When World War I began, the United States was neutral. However, the United States eventually joined the war on the side of the Allies. One reason this occurred was the German use of unrestricted submarine warfare on American merchant ships. As a neutral nation, the United States had the right to trade with any country, including countries at war. The Germans believed the United States was supplying the Allied nations with war materials and began to sink American ships without warning. With the Sussex Pledge in 1916, Germany agreed to stop sinking American ships. However, early in 1917, Germany broke the Sussex Pledge and again started to sink American ships without warning. This ultimately led to the United States joining World War I.
The Americans were also unhappy with Germany when news of the Zimmermann Telegram became public. The Germans wanted Mexico to attack the United States in order to create a two-front war for the Americans. In return, if Germany won the war, Germany offered to return some of the lands that Mexico lost to the United States in the Mexican-American War. Many Americans were furious with Germany as a result of this action.
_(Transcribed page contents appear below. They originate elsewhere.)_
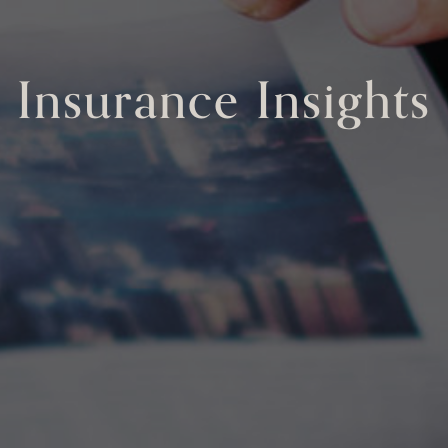
Insurance Insights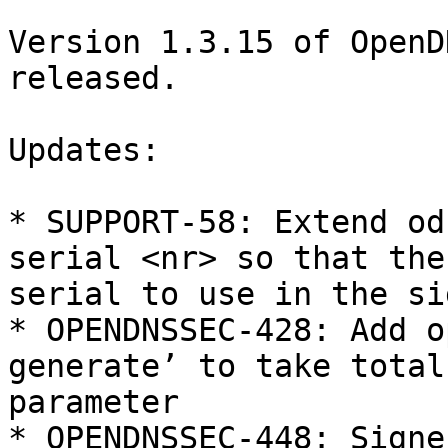
Version 1.3.15 of OpenD
released. 

Updates:

* SUPPORT-58: Extend od
serial <nr> so that the
serial to use in the si
* OPENDNSSEC-428: Add o
generate’ to take total
parameter

* OPENDNSSEC-448: Signe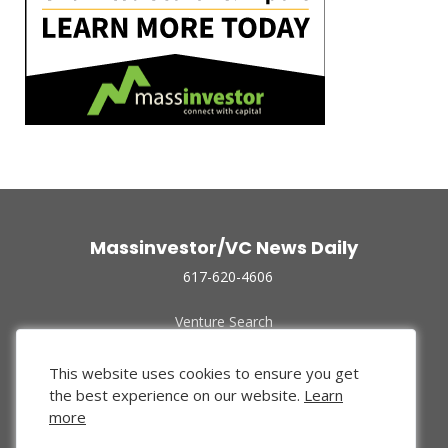
Massinvestor/VC News Daily
617-620-4606
Venture Search
Archive
Funded Companies
This website uses cookies to ensure you get
About Us
the best experience on our website.
Learn
Privacy Policy
more
Terms of Use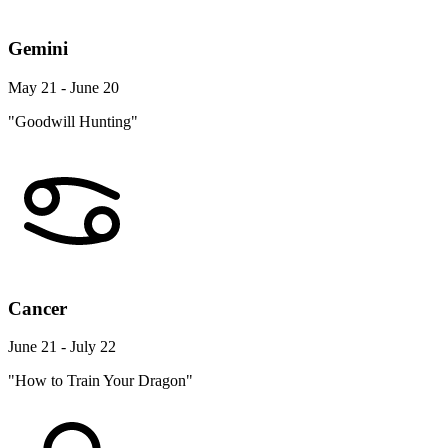
Gemini
May 21 - June 20
"Goodwill Hunting"
Cancer
June 21 - July 22
"How to Train Your Dragon"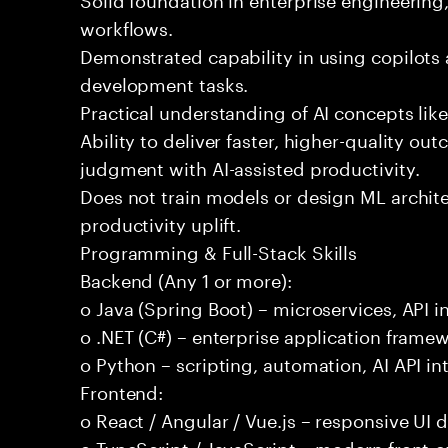
workflows.
Demonstrated capability in using copilots 
development tasks.
Practical understanding of AI concepts lik
Ability to deliver faster, higher-quality 
judgment with AI-assisted productivity.
Does not train models or design ML archit
productivity uplift.
Programming & Full-Stack Skills
Backend (Any 1 or more):
o Java (Spring Boot) – microservices, API i
o .NET (C#) – enterprise application frame
o Python – scripting, automation, AI API in
Frontend:
o React / Angular / Vue.js – responsive UI
o TypeScript / JavaScript – modern front-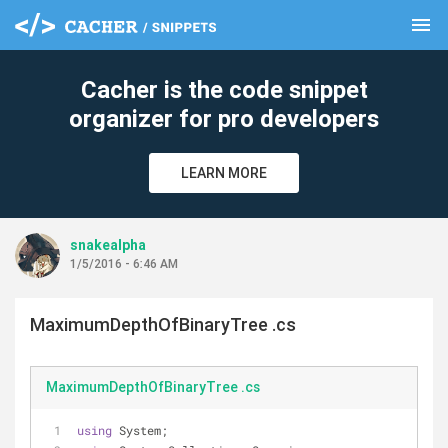
menu
clear
Cacher is the code snippet
organizer for pro developers
LEARN MORE
snakealpha
1/5/2016 - 6:46 AM
MaximumDepthOfBinaryTree .cs
MaximumDepthOfBinaryTree .cs
using
 System;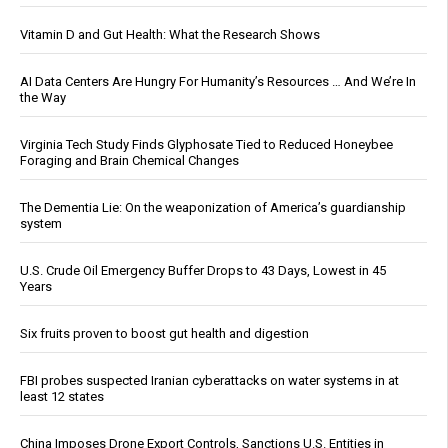
Vitamin D and Gut Health: What the Research Shows
AI Data Centers Are Hungry For Humanity’s Resources … And We’re In
the Way
Virginia Tech Study Finds Glyphosate Tied to Reduced Honeybee
Foraging and Brain Chemical Changes
The Dementia Lie: On the weaponization of America’s guardianship
system
U.S. Crude Oil Emergency Buffer Drops to 43 Days, Lowest in 45
Years
Six fruits proven to boost gut health and digestion
FBI probes suspected Iranian cyberattacks on water systems in at
least 12 states
China Imposes Drone Export Controls, Sanctions U.S. Entities in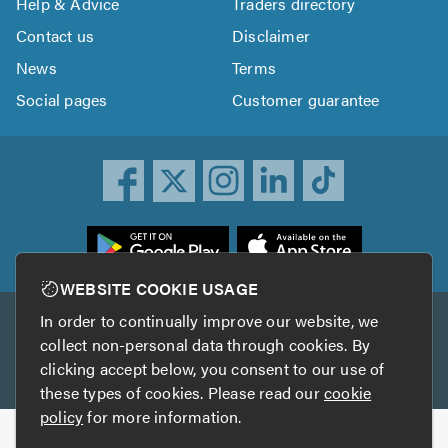
Help & Advice
Traders directory
Contact us
Disclaimer
News
Terms
Social pages
Customer guarantee
ownload
he
rustATrader
WEBSITE COOKIE USAGE
pp
In order to continually improve our website, we
Other services
rom
collect non-personal data through cookies. By
he
clicking accept below, you consent to our use of
TrustAGarage
TrustATrader Insurance
pp
these types of cookies. Please read our
cookie
tore
policy
for more information.
Copyright © 2005-2026 TrustATrader.com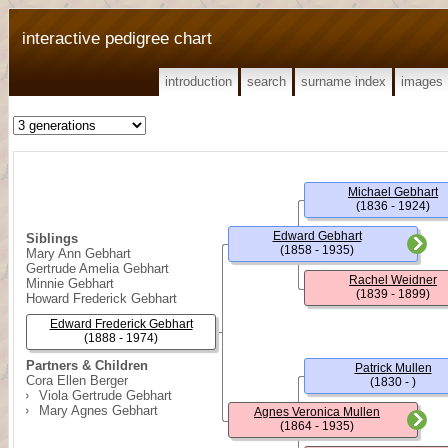
interactive pedigree chart
introduction
search
surname index
images
Michael Gebhart
(1836 - 1924)
Edward Gebhart
Siblings
(1858 - 1935)
Mary Ann Gebhart
Gertrude Amelia Gebhart
Rachel Weidner
Minnie Gebhart
(1839 - 1899)
Howard Frederick Gebhart
Edward Frederick Gebhart
(1888 - 1974)
Partners & Children
Patrick Mullen
Cora Ellen Berger
(1830 - )
Viola Gertrude Gebhart
Mary Agnes Gebhart
Agnes Veronica Mullen
(1864 - 1935)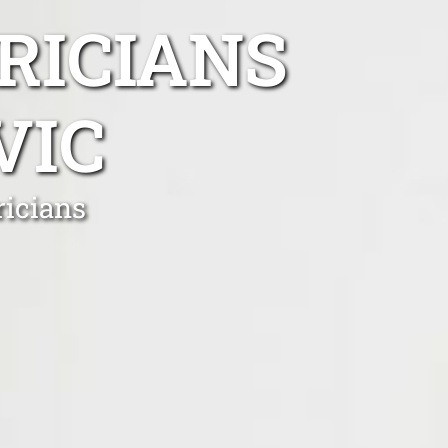
RICIANS
VIC
ricians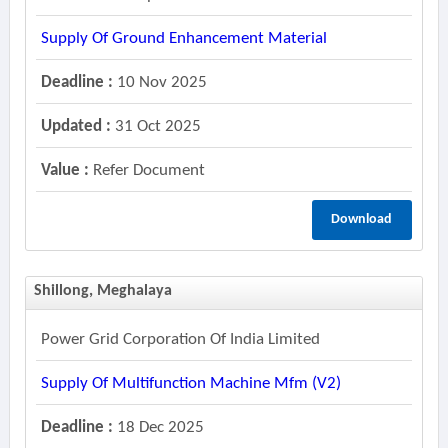
Supply Of Ground Enhancement Material
Deadline :
10 Nov 2025
Updated :
31 Oct 2025
Value :
Refer Document
Download
Shillong, Meghalaya
Power Grid Corporation Of India Limited
Supply Of Multifunction Machine Mfm (v2)
Deadline :
18 Dec 2025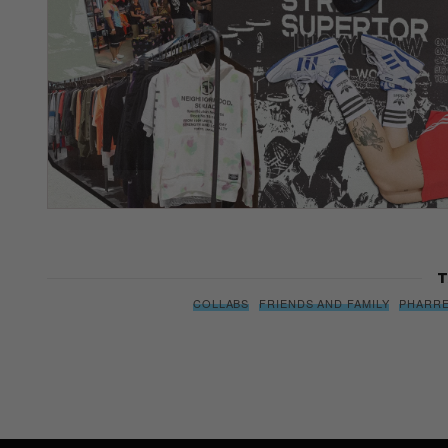
T
COLLABS
FRIENDS AND FAMILY
PHARRE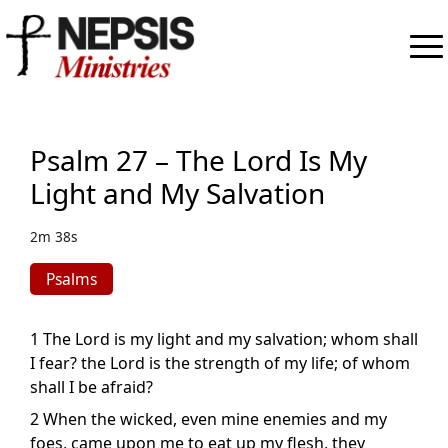
Psalm 27 – The Lord Is My
Light and My Salvation
2m 38s
Psalms
1 The Lord is my light and my salvation; whom shall
I fear? the Lord is the strength of my life; of whom
shall I be afraid?
2 When the wicked, even mine enemies and my
foes, came upon me to eat up my flesh, they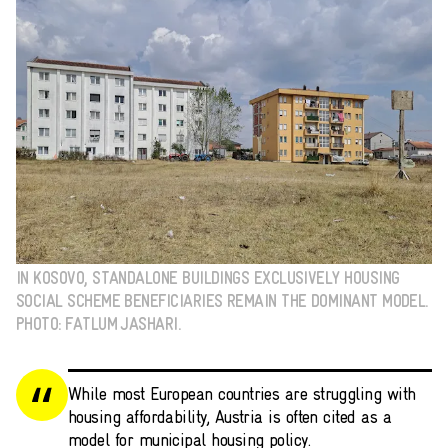
IN KOSOVO, STANDALONE BUILDINGS EXCLUSIVELY HOUSING
SOCIAL SCHEME BENEFICIARIES REMAIN THE DOMINANT MODEL.
PHOTO: FATLUM JASHARI.
While most European countries are struggling with
housing affordability, Austria is often cited as a
model for municipal housing policy.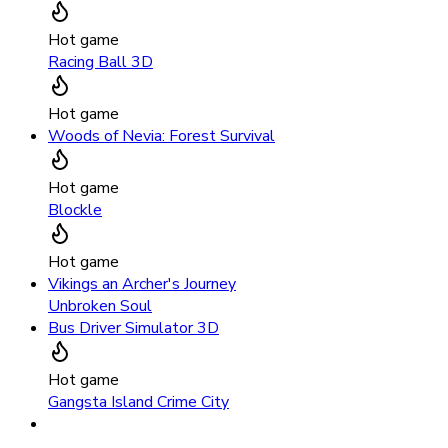
Hot game
Racing Ball 3D
Hot game
Woods of Nevia: Forest Survival
Hot game
Blockle
Hot game
Vikings an Archer's Journey
Unbroken Soul
Bus Driver Simulator 3D
Hot game
Gangsta Island Crime City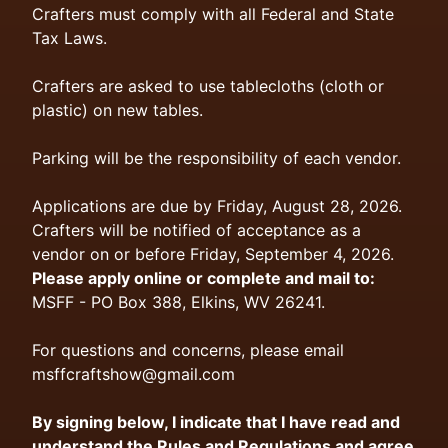
Crafters must comply with all Federal and State
Tax Laws.
Crafters are asked to use tablecloths (cloth or
plastic) on new tables.
Parking will be the responsibility of each vendor.
Applications are due by Friday, August 28, 2026.
Crafters will be notified of acceptance as a
vendor on or before Friday, September 4, 2026.
Please apply online or complete and mail to:
MSFF - PO Box 388, Elkins, WV 26241.
For questions and concerns, please email
msffcraftshow@gmail.com
By signing below, I indicate that I have read and
understand the Rules and Regulations and agree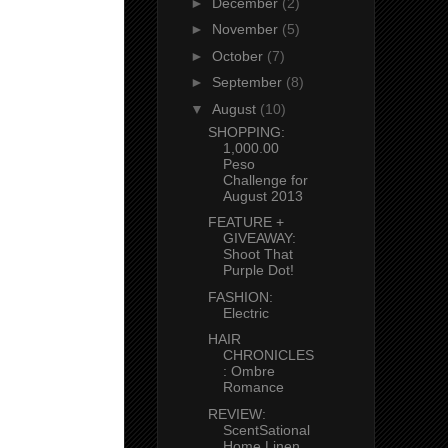
►
December
(2)
►
November
(5)
►
October
(7)
►
September
(8)
▼
August
(10)
SHOPPING:
1,000.00
Peso
Challenge for
August 2013
FEATURE +
GIVEAWAY:
Shoot That
Purple Dot!
FASHION:
Electric
HAIR
CHRONICLES
: Ombre
Romance
REVIEW:
ScentSational
Home Linen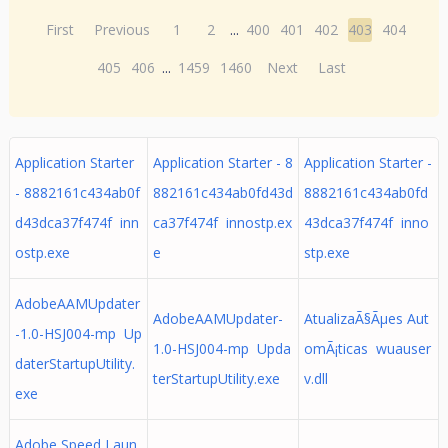
First
Previous
1
2
...
400
401
402
403
404
405
406
...
1459
1460
Next
Last
Application Starter
Application Starter - 8
Application Starter -
- 8882161c434ab0f
882161c434ab0fd43d
8882161c434ab0fd
d43dca37f474f inn
ca37f474f innostp.ex
43dca37f474f inno
ostp.exe
e
stp.exe
AdobeAAMUpdater
AdobeAAMUpdater-
AtualizaÃ§Ãµes Aut
-1.0-HSJ004-mp Up
1.0-HSJ004-mp Upda
omÃ¡ticas wuauser
daterStartupUtility.
terStartupUtility.exe
v.dll
exe
Adobe Speed Laun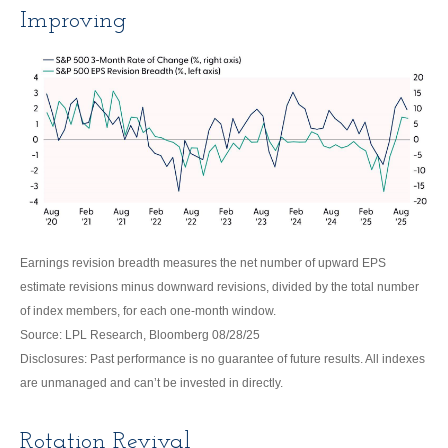
Improving
Earnings revision breadth measures the net number of upward EPS
estimate revisions minus downward revisions, divided by the total number
of index members, for each one-month window.
Source: LPL Research, Bloomberg 08/28/25
Disclosures: Past performance is no guarantee of future results. All indexes
are unmanaged and can’t be invested in directly.
Rotation Revival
There were also more similarities between the United States and Great Britain than between the United States and Germany. The United States and Great Britain had the same language, shared a similar (but not identical) form of government, had a good trade relationship, and had a similar legal system. While these similarities alone would not have led the United States into the war, many Americans sympathized more with Great Britain than with Germany. When the actions described above occurred, they fueled American support for the Allies.